- The paper introduces two algorithms that optimize team balance by integrating competencies, personality, and gender using a linear programming approach and an anytime heuristic.
- It demonstrates that the linear programming-based method excels in small instances while the heuristic achieves 75%-95% efficiency in larger, computationally challenging scenarios.
- Empirical evaluation on real-world data validates the models and supports their practical application via tools like EduTeams for effective educational team formation.
Introduction
In the field of cooperative learning, the formation of diverse and balanced teams is crucial for both academic accomplishments and individual knowledge acquisition. The strategies involving the assembly of efficient teams must account for the intricate interplay among competences, personality traits, and gender.
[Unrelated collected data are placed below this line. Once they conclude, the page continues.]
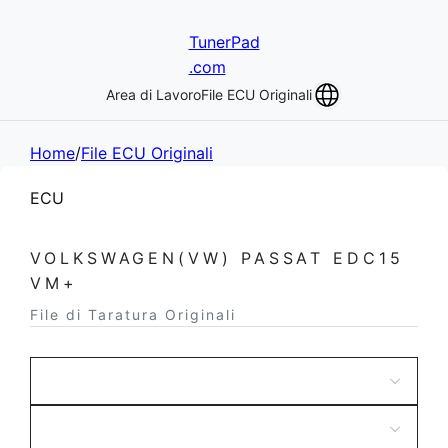
TunerPad
.com
Area di Lavoro
File ECU Originali
Home
/
File ECU Originali
ECU
VOLKSWAGEN(VW) PASSAT EDC15
VM+
File di Taratura Originali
This document explores the synergistic team composition problem (STCP), which seeks to create partitions wherein each team is not only balanced according to these factors but also capable of performing allocated tasks. To address the STCP, two distinct algorithms are introduced: a linear programming-based algorithm suitable for small instances and an anytime heuristic tailored for larger instances.
Related Work
Research in organizational psychology historically focuses on factors contributing to team success, lacking comprehensive computational models employed in classrooms. Although multiagent systems concentrate on agent competencies within teams, they tend to oversimplify skill representation. Furthermore, existing literature has not holistically considered all three factors simultaneously: competencies, personality, and gender when forming teams.
Synergistic Team Composition Model
The proposed model for STCP incorporates three dimensions of diversity: gender, personality, and competencies. In this context, the personality is measured using Post-Jungian methodology, while competencies are evaluated on a gradient, allowing for a fine-grained representation of individual skill levels. A task type within this framework defines the competencies required, their respective levels, and importance. The STCP aims to partition a classroom into teams such that each team maintains an even distribution of competencies, personalities, and gender, thus forming "synergistic" teams.
Algorithms to Solve STCP
Two algorithms are proposed for the STCP: STCPSolver utilizes integer linear programming (ILP) to generate an optimal solution by leveraging off-the-shelf ILP solvers. The SynTeam algorithm, designed as an anytime heuristic, offers quality solutions within constrained computational time frames which can be desirable for larger team sizes or when ILP-based approaches are computationally prohibitive. Comparative computational trials revealed that while STCPSolver is recommended for smaller team sizes due to its efficiency, SynTeam provides a noteworthy alternative for larger instances, striking a balance between solution quality and computational feasibility.
Empirical Evaluation and Application
An extensive empirical comparison of the proposed algorithms was conducted using real-world data. For smaller instances, STCPSolver's performance is commendable, but it incurs a prohibitively increasing runtime with larger team sizes and an increasing number of students. SynTeam, on the contrary, manages larger instances effectively, yielding approximate solutions with relative quality ranging from 75% to 95% of an optimal solution's value. The research also details a web application, EduTeams, which allows educators to apply the concepts of the STCP algorithmically for team composition in educational settings.
Conclusion and Future Directions
The STCP instigates fresh avenues for advanced and comprehensive models to accurately articulate varying determinants of team performance. Future endeavors may include dimensions like explicit expert preferences, consideration for multiple task types, and avenues for leveraging parallelism in algorithms to optimize performance. These paths reflect an evolution in forming teams that not only perform tasks with homogeneity but also enhance the collaborative learning experience.